We will affirm the conviction, concluding there was no evidentiary error. However, we will vacate the sentence and remand the matter. In Fuentes, the California Supreme Court determined a trial court has discretion under section 1385, subdivision (a) to strike a section 186.22 gang enhancement. (Fuentes, supra, 1 Cal.5th at pp. 221-222.) Because the trial court concluded it lacked such discretion, we will remand for resentencing.
BACKGROUND
Velda Renfro saw defendant driving past her home with two or three other boys in April 2009. She recognized him because he lived in her neighborhood and hung around with her son. She testified that as he drove by, he made a hand gesture toward her as if he were shooting a gun. She perceived the gesture as intimidating.
About thirty minutes later, Renfro noticed police in the neighborhood. A confrontation between defendant's gang and a rival gang had ended in gunfire. A fellow gang member testified for the prosecution, saying that he had brought a loaded gun to the confrontation. At the last minute, however, he gave the gun to defendant, who was 15 years old, because defendant wanted to "get active" with the gang by shooting at rivals. But police found the gun still loaded and the witness was positively identified as one of the shooters. Additional details regarding the crime are included in the discussion post.
The jury convicted defendant of shooting at an inhabited dwelling house (§ 246 -- count one). The jury also found that defendant committed the offense for the benefit of, at the direction of, or in association with, a criminal street gang (§ 186.22, subd. (b)(1)). The jury found defendant not guilty on three counts of assault with a firearm (§ 245, subd. (a)(2) -- counts two, three and four).
At sentencing, the trial court noted defendant's youth and bad judgment and described the sentencing law as overly rigid and harsh under the circumstances. Nonetheless, based on appellate court decisions, the trial court concluded it was without discretion to impose a lesser sentence. Applying section 186.22, subdivision (b)(4), the trial court sentenced defendant to 15 years to life in prison.
DISCUSSION
I
Defendant contends the trial court erred in admitting evidence of the hand gesture he made to Renfro as if he were shooting a gun. Defendant argues the testimony was not relevant under Evidence Code section 350 and was unduly prejudicial under Evidence Code section 352.
Before trial, defendant successfully moved to exclude testimony by Renfro regarding a longstanding dispute between her son and defendant. But the trial court denied defendant's motion to exclude Renfro's testimony regarding the hand gesture, finding the testimony highly probative.

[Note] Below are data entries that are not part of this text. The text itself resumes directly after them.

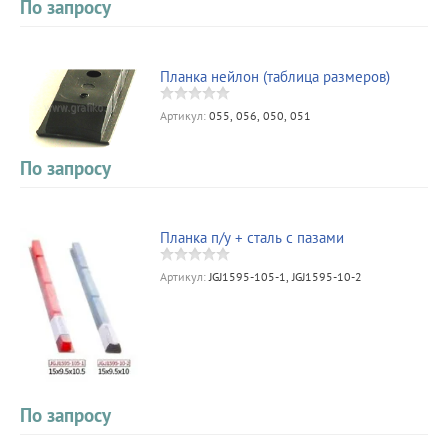
По запросу
Планка нейлон (таблица размеров)
Артикул:
055, 056, 050, 051
По запросу
Планка п/у + сталь с пазами
Артикул:
JGJ1595-105-1, JGJ1595-10-2
По запросу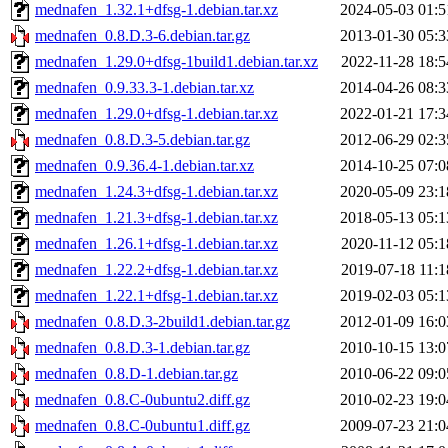
mednafen_1.32.1+dfsg-1.debian.tar.xz
2024-05-03 01:5
mednafen_0.8.D.3-6.debian.tar.gz
2013-01-30 05:3
mednafen_1.29.0+dfsg-1build1.debian.tar.xz
2022-11-28 18:5
mednafen_0.9.33.3-1.debian.tar.xz
2014-04-26 08:3
mednafen_1.29.0+dfsg-1.debian.tar.xz
2022-01-21 17:3
mednafen_0.8.D.3-5.debian.tar.gz
2012-06-29 02:3
mednafen_0.9.36.4-1.debian.tar.xz
2014-10-25 07:0
mednafen_1.24.3+dfsg-1.debian.tar.xz
2020-05-09 23:1
mednafen_1.21.3+dfsg-1.debian.tar.xz
2018-05-13 05:1
mednafen_1.26.1+dfsg-1.debian.tar.xz
2020-11-12 05:1
mednafen_1.22.2+dfsg-1.debian.tar.xz
2019-07-18 11:1
mednafen_1.22.1+dfsg-1.debian.tar.xz
2019-02-03 05:1
mednafen_0.8.D.3-2build1.debian.tar.gz
2012-01-09 16:0
mednafen_0.8.D.3-1.debian.tar.gz
2010-10-15 13:0
mednafen_0.8.D-1.debian.tar.gz
2010-06-22 09:0
mednafen_0.8.C-0ubuntu2.diff.gz
2010-02-23 19:0
mednafen_0.8.C-0ubuntu1.diff.gz
2009-07-23 21:0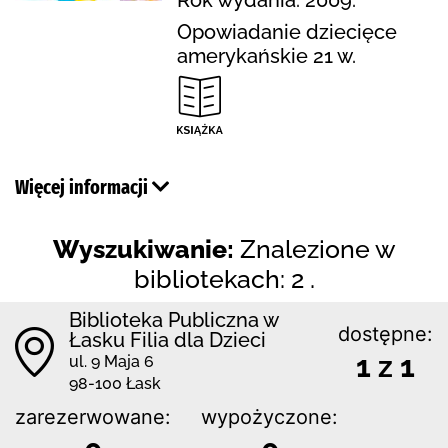
Opowiadanie dziecięce
amerykańskie 21 w.
Więcej informacji
Wyszukiwanie:
Znalezione w
bibliotekach: 2 .
Biblioteka Publiczna w
dostępne:
Łasku Filia dla Dzieci
1 z 1
ul. 9 Maja 6
98-100 Łask
zarezerwowane:
wypożyczone: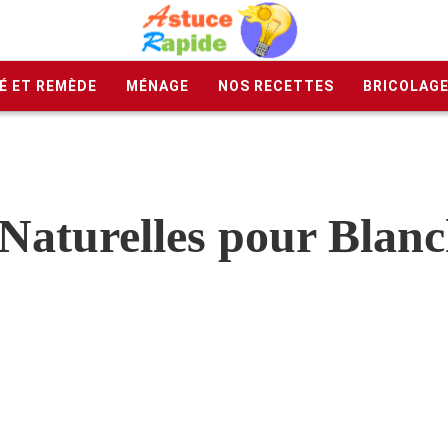
É ET REMÈDE
MÉNAGE
NOS RECETTES
BRICOLAG
 Naturelles pour Blanc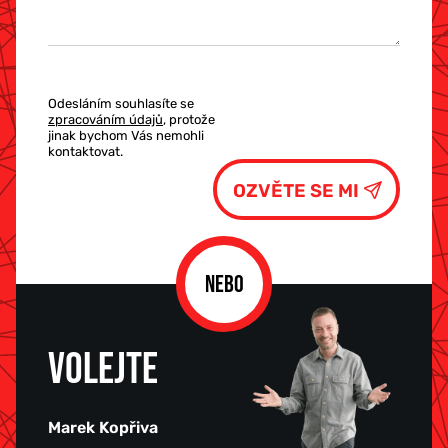
Odesláním souhlasíte se
zpracováním údajů
, protože
jinak bychom Vás nemohli
kontaktovat.
NEBO
VOLEJTE
Marek Kopřiva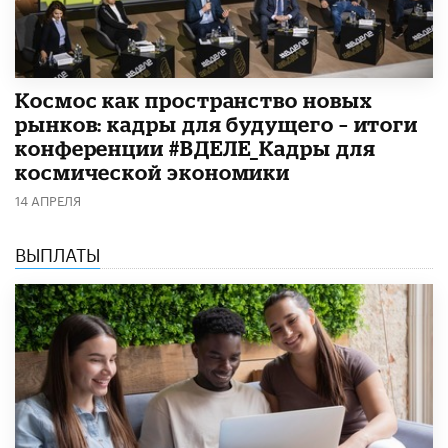
Космос как пространство новых
рынков: кадры для будущего – итоги
конференции #ВДЕЛЕ_Кадры для
космической экономики
14 АПРЕЛЯ
ВЫПЛАТЫ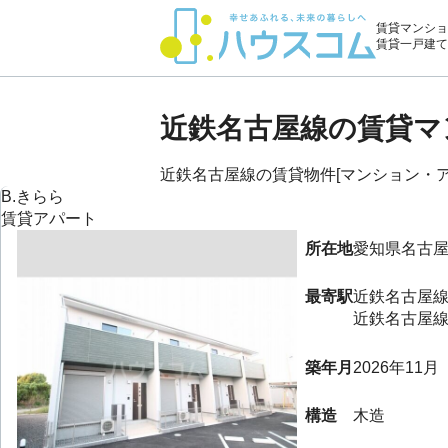
賃貸マンショ
賃貸一戸建て
近鉄名古屋線の賃貸マ
近鉄名古屋線の賃貸物件[マンション・アパー
B.きらら
賃貸アパート
所在地
愛知県
名古
最寄駅
近鉄名古屋
近鉄名古屋
築年月
2026年11月
構造
木造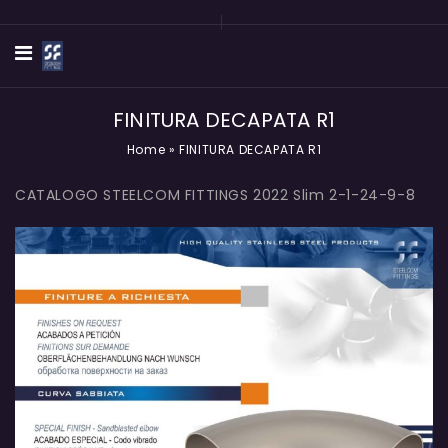
FINITURA DECAPATA R1
Home
»
FINITURA DECAPATA R1
CATALOGO STEELCOM FITTINGS 2022 Slim 2-1-24-9-8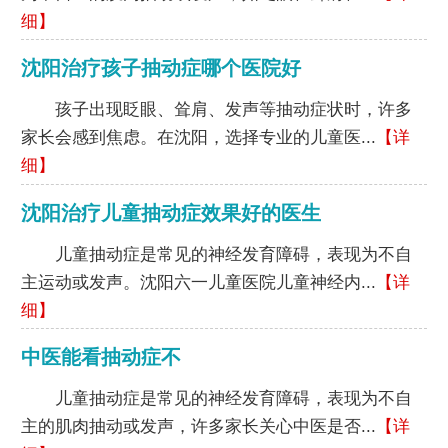
细】
沈阳治疗孩子抽动症哪个医院好
孩子出现眨眼、耸肩、发声等抽动症状时，许多
家长会感到焦虑。在沈阳，选择专业的儿童医...
【详
细】
沈阳治疗儿童抽动症效果好的医生
儿童抽动症是常见的神经发育障碍，表现为不自
主运动或发声。沈阳六一儿童医院儿童神经内...
【详
细】
中医能看抽动症不
儿童抽动症是常见的神经发育障碍，表现为不自
主的肌肉抽动或发声，许多家长关心中医是否...
【详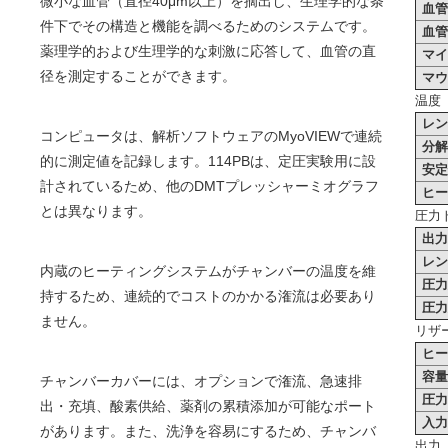
微小な血管（直径40μm以上）を摘出し、生理学的な条
血
件下でその構造と機能を調べるためのシステムです。
血
薬理学的および生理学的な刺激に応答して、血管の直
マ
径を測定することができます。
マ
温度
レ
コンピュータは、解析ソフトウェアのMyoVIEWで連続
分
的に測定値を記録します。114PBは、定圧実験用に設
安
計されているため、他のDMTプレッシャーミオグラフ
ヒ
とは異なります。
圧力
出
レ
内蔵のヒーティングシステムがチャンバーの温度を維
圧
持するため、連続的でコストのかかる潅流は必要あり
圧
ません。
リザ
ヒ
容
チャンバーカバーには、オプションで潅流、急速排
圧
出・充填、酸素供給、薬剤の累積添加が可能なポート
入
があります。また、洗浄を容易にするため、チャンバ
出力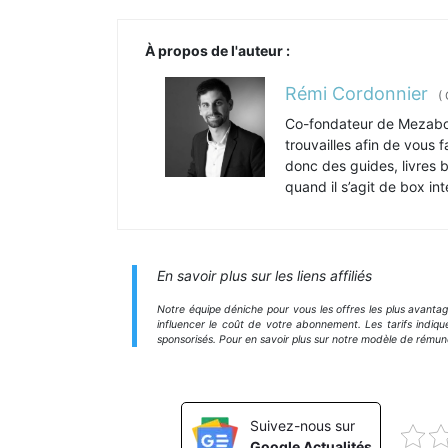
À propos de l'auteur :
Rémi Cordonnier
(
Co-fondateur de Mezabo.
trouvailles afin de vous 
donc des guides, livres 
quand il s’agit de box int
En savoir plus sur les liens affiliés
Notre équipe déniche pour vous les offres les plus avanta
influencer le coût de votre abonnement. Les tarifs indiqu
sponsorisés. Pour en savoir plus sur notre modèle de rémun
Suivez-nous sur
Google Actualités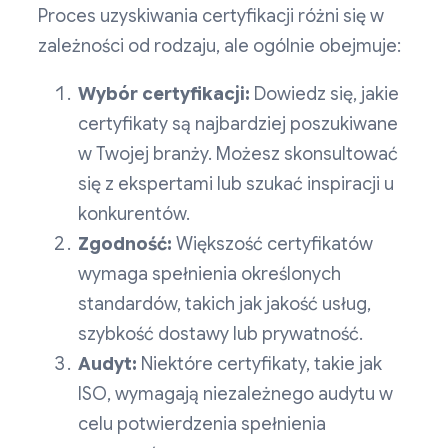
Proces uzyskiwania certyfikacji różni się w
zależności od rodzaju, ale ogólnie obejmuje:
Wybór certyfikacji:
Dowiedz się, jakie
certyfikaty są najbardziej poszukiwane
w Twojej branży. Możesz skonsultować
się z ekspertami lub szukać inspiracji u
konkurentów.
Zgodność:
Większość certyfikatów
wymaga spełnienia określonych
standardów, takich jak jakość usług,
szybkość dostawy lub prywatność.
Audyt:
Niektóre certyfikaty, takie jak
ISO, wymagają niezależnego audytu w
celu potwierdzenia spełnienia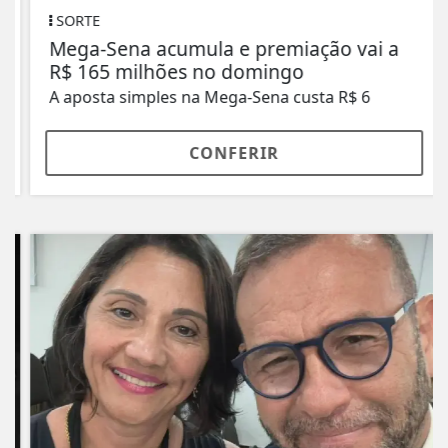
SORTE
Mega-Sena acumula e premiação vai a
R$ 165 milhões no domingo
A aposta simples na Mega-Sena custa R$ 6
CONFERIR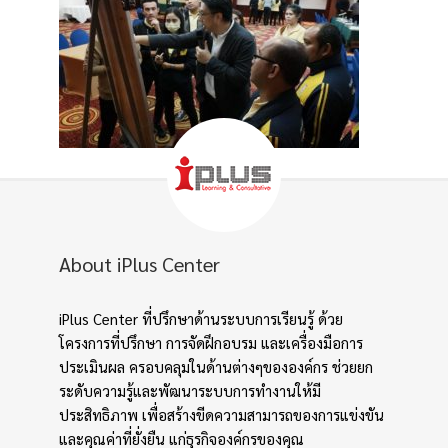
About iPlus Center
iPlus Center ที่ปรึกษาด้านระบบการเรียนรู้ ด้วย
โครงการที่ปรึกษา การจัดฝึกอบรม และเครื่องมือการ
ประเมินผล ครอบคลุมในด้านต่างๆขององค์กร ช่วยยก
ระดับความรู้และพัฒนาระบบการทำงานให้มี
ประสิทธิภาพ เพื่อสร้างขีดความสามารถของการแข่งขัน
และคุณค่าที่ยั่งยืน แก่ธุรกิจองค์กรของคุณ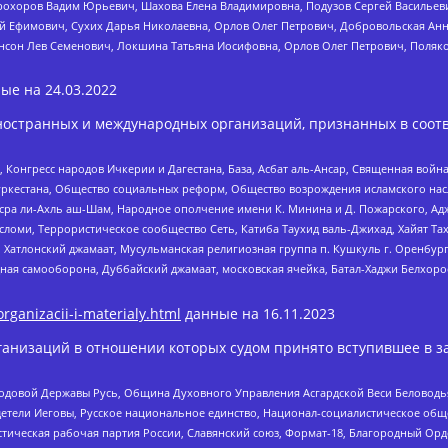
рохоров Вадим Юрьевич, Шахова Елена Владимировна, Подузов Сергей Васильеви
й Ефимович, Сухих Дарья Николаевна, Орлов Олег Петрович, Добровольская Анн
нсон Лев Семенович, Локшина Татьяна Иосифовна, Орлов Олег Петрович, Поляк
ые на
24.03.2022
ностранных и международных организаций, признанных в соотв
нгресс народов Ичкерии и Дагестана, База, Асбат аль-Ансар, Священная война,
уркестана, Общество социальных реформ, Общество возрождения исламского насл
Нусра ли-Ахль аш-Шам, Народное ополчение имени К. Минина и Д. Пожарского, Ад
сломи, Террористическое сообщество Сеть, Катиба Таухид валь-Джихад, Хайят Тах
, Хатлонский джамаат, Мусульманская религиозная группа п. Кушкуль г. Оренбу
ная самооборона, Дуббайский джамаат, московская ячейка, Батал-Хаджи Белхор
organizacii-i-materialy.html
данные на
16.11.2023
анизаций в отношении которых судом принято вступившее в з
 Родовой Державы Русь, Община Духовного Управления Асгардской Веси Беловод
детели Иеговы, Русское национальное единство, Национал-социалистическое об
истическая рабочая партия России, Славянский союз, Формат-18, Благородный Ор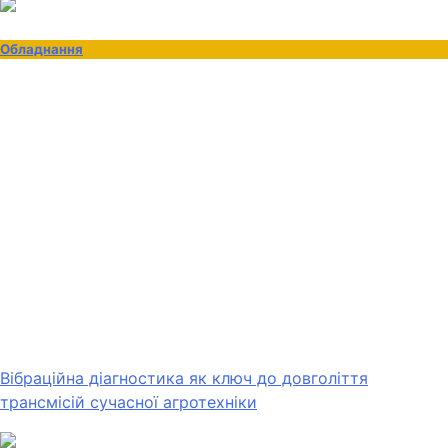
Обладнання
Вібраційна діагностика як ключ до довголіття
трансмісій сучасної агротехніки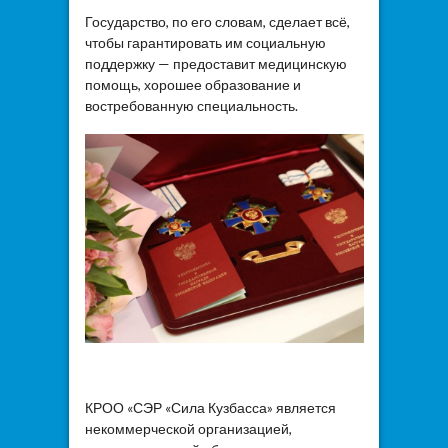
Государство, по его словам, сделает всё,
чтобы гарантировать им социальную
поддержку — предоставит медицинскую
помощь, хорошее образование и
востребованную специальность.
КРОО «СЭР «Сила Кузбасса» является
некоммерческой организацией,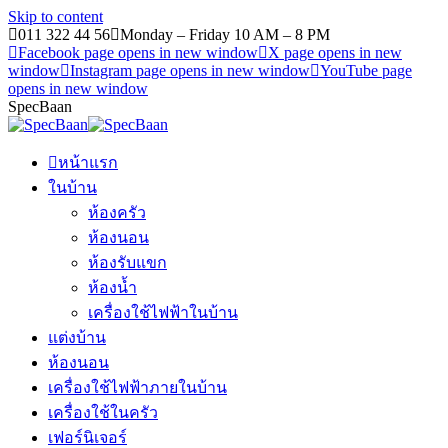
Skip to content
011 322 44 56
Monday – Friday 10 AM – 8 PM
Facebook page opens in new window
X page opens in new
window
Instagram page opens in new window
YouTube page
opens in new window
SpecBaan
หน้าแรก
ในบ้าน
ห้องครัว
ห้องนอน
ห้องรับแขก
ห้องน้ำ
เครื่องใช้ไฟฟ้าในบ้าน
แต่งบ้าน
ห้องนอน
เครื่องใช้ไฟฟ้าภายในบ้าน
เครื่องใช้ในครัว
เฟอร์นิเจอร์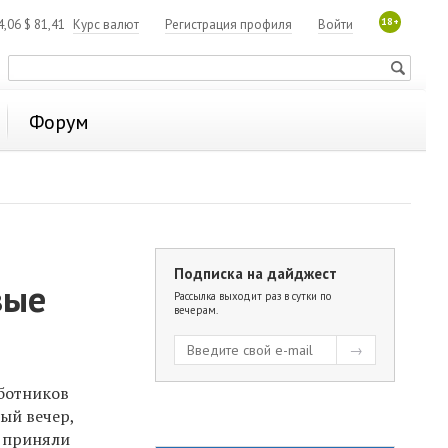
18+
4,06
$
81,41
Курс валют
Регистрация профиля
Войти
Форум
Подписка на дайджест
вые
Рассылка выходит раз в сутки по
вечерам.
аботников
ый вечер,
е приняли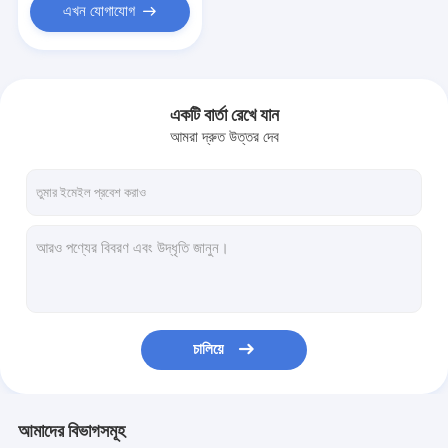
এখন যোগাযোগ
একটি বার্তা রেখে যান
আমরা দ্রুত উত্তর দেব
চালিয়ে
আমাদের বিভাগসমূহ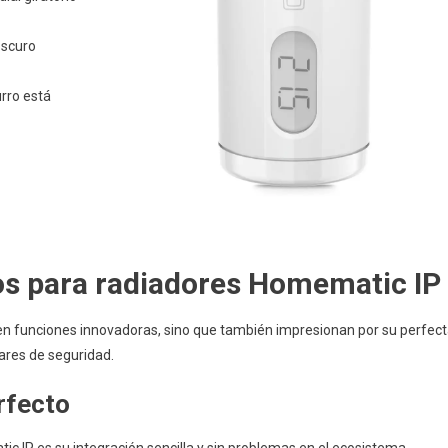
oscuro
rro está
os para radiadores Homematic IP
en funciones innovadoras, sino que también impresionan por su perfec
ares de seguridad.
rfecto
 IP es su integración sencilla y sin problemas en el ecosistema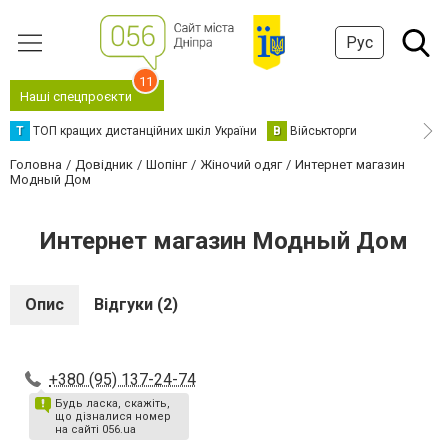
Рус
11
Наші спецпроєкти
Т
ТОП кращих дистанційних шкіл України
В
Військторги
Головна
Довідник
Шопінг
Жіночий одяг
Интернет магазин
Модный Дом
Интернет магазин Модный Дом
Опис
Відгуки (2)
+380 (95) 137-24-74
Будь ласка, скажіть,
що дізналися номер
на сайті 056.ua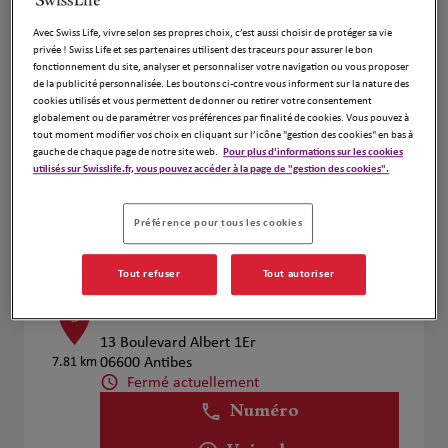
Voir plus
Avec Swiss Life, vivre selon ses propres choix, c’est aussi choisir de protéger sa vie
privée ! Swiss Life et ses partenaires utilisent des traceurs pour assurer le bon
fonctionnement du site, analyser et personnaliser votre navigation ou vous proposer
de la publicité personnalisée. Les boutons ci-contre vous informent sur la nature des
Léa MARIA
4
cookies utilisés et vous permettent de donner ou retirer votre consentement
globalement ou de paramétrer vos préférences par finalité de cookies. Vous pouvez à
4 AVENUE ARISTIDE BRIAND
tout moment modifier vos choix en cliquant sur l’icône "gestion des cookies" en bas à
7.57 km
06600 ANTIBES
gauche de chaque page de notre site web.
Pour plus d'informations sur les cookies
Fermé actuellement
utilisés sur Swisslife.fr, vous pouvez accéder à la page de "gestion des cookies".
Numéro
Préférence pour tous les cookies
Voir plus
Tout refuser
Tout autoriser
CROTAL J.C & BALISSAT T.
5
13 Boulevard Albert 1Er
7.81 km
06600 Antibes
Fermé actuellement
Numéro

Only relevant evidence is admissible. (Evid. Code, § 350.) Courts have discretion to exclude relevant evidence if its probative value is substantially outweighed by the probability of undue prejudice. (Evid. Code, § 352.) Defendant concedes that his presence near the scene of the crime with two or three other males was relevant, but because he lived in the neighborhood he characterizes that part of Renfro's testimony as not "highly incriminating." His concern is with the testimony about the hand gesture, which he asserts was criminal propensity evidence offered only to prove he would be likely to shoot at an inhabited dwelling house. He adds that the evidence was inherently inflammatory and likely to evoke an emotional response from the jury.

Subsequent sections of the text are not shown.